In the proposed algorithm, the NIPC method plays an important role in providing statistical information for the double-loop optimization framework. To verify the efficiency and accuracy of the NIPC method adopted in this paper, the statistical information obtained by the NIPC method is compared with that of MC tests. Specifically, based on the control law of NIPC-PSO and the same stochastic HGV model of Section 4, the uncertainty propagations are carried out using the NIPC method and 1000 MC tests, respectively. Statistical analysis is then conducted to obtain the mean and standard diversions of these six trajectory states. The comparison results of the NIPC method and MC tests are shown in Figures 9 and 10, respectively.

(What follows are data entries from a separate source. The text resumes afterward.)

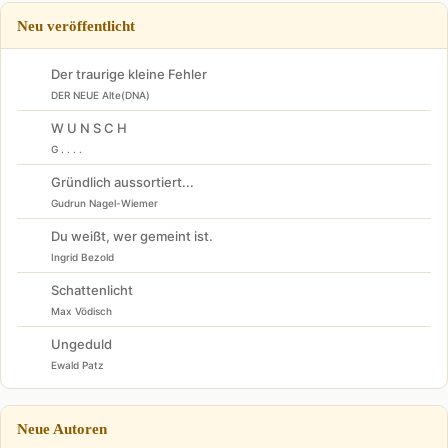
Neu veröffentlicht
Der traurige kleine Fehler
DER NEUE Alte(DNA)
W U N S C H
G . . . .
Gründlich aussortiert...
Gudrun Nagel-Wiemer
Du weißt, wer gemeint ist.
Ingrid Bezold
Schattenlicht
Max Vödisch
Ungeduld
Ewald Patz
Neue Autoren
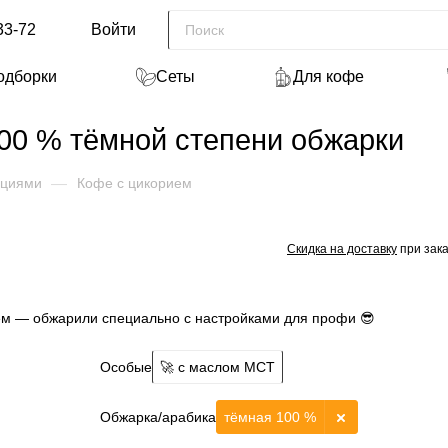
33-72
Войти
одборки
Сеты
Для кофе
00 % тёмной степени обжарки
ециями
—
Кофе с цикорием
Скидка на доставку
при зака
ем — обжарили специально с настройками для профи 😎
Особые
🚀 с маслом МСТ
Обжарка/арабика
тёмная 100 %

As shown in Figure 9, the mean values of the two methods are almost the same for all the states. In Figure 10, their corresponding standard deviations basically match each other well. As expected, the NIPC method is suitable and accurate enough for our robust trajectory planning problem and it has significantly fewer samples than the MC method. However, it should be noted that there are some errors between the two methods in Figure 10, especially in the altitude. This is because the PC expansions adopted in this paper are only twice-order and the altitude changes sharply during the skip reentry process. The approximation accuracy of NIPC can be improved by using the higher-order PC expansions, but the computational amount will be increased somewhat. Considering the trajectory performance achieved above, these errors are acceptable in this paper and the NIPC has good application potential in such complex robust optimization problems.

6. Conclusion

To improve the robustness of the reference trajectory for HGV with parametric uncertainties, a hybrid double-loop NIPC-PSO methodology is developed in this paper. The stochastic optimal control problem is transformed into a deterministic vision with higher-dimensional ODEs and robustness considerations using the NIPC method. The large number of calculations of the PC expansion coefficients is reduced through the control parameterization method and the numerical integration scheme. Based on an unconstrained model with a penalized fitness function, the PSO method searches globally for the optimal control law in the outer loop, while the penalized fitness function with robustness considerations is calculated repeatedly in the inner loop. The HGV reentry simulation of a classical time-optimal trajectory optimization problem with uncertainties in both initial states and aerodynamic coefficients shows that the NIPC-PSO of our proposed method has better robustness and performance in constraint satisfaction compared with the DO and TRO. The proposed procedure improves the feasibility and effectiveness of NIPC-based optimization methods.

Data Availability

The CAV data used to support the findings of this study are included within the article. The more detailed algorithm parameters are available from the corresponding author upon request.

Conflicts of Interest

The authors declare that there are no conflicts of interest.

Acknowledgments

This work was financially supported by the Natural Science Foundation of Shaanxi Province (No. 2020JQ-318) and the Fundamental Research Funds for the Central Universities (No. XJS190404 and JB190411). The authors gratefully acknowledge all the supports.